* **WORK TASK**
Your answer must hold only the lines below from the line containing "Mentions légales" through the line containing "savoir plus…", each reproduced exactly.

BEGIN STUDY MATERIAL

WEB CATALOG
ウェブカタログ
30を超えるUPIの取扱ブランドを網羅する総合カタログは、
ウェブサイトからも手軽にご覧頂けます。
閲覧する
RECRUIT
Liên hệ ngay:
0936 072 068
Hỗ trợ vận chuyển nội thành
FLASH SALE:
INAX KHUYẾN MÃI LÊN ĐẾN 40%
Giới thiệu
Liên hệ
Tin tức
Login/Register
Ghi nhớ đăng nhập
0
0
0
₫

END STUDY MATERIAL
BEGIN STUDY MATERIAL

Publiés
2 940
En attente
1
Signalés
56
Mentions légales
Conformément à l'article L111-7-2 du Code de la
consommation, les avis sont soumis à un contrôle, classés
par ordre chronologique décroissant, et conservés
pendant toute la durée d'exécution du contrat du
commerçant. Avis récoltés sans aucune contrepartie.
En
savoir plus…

END STUDY MATERIAL

* **OUTPUT FOR THIS TASK**
Mentions légales
Conformément à l'article L111-7-2 du Code de la
consommation, les avis sont soumis à un contrôle, classés
par ordre chronologique décroissant, et conservés
pendant toute la durée d'exécution du contrat du
commerçant. Avis récoltés sans aucune contrepartie.
En
savoir plus…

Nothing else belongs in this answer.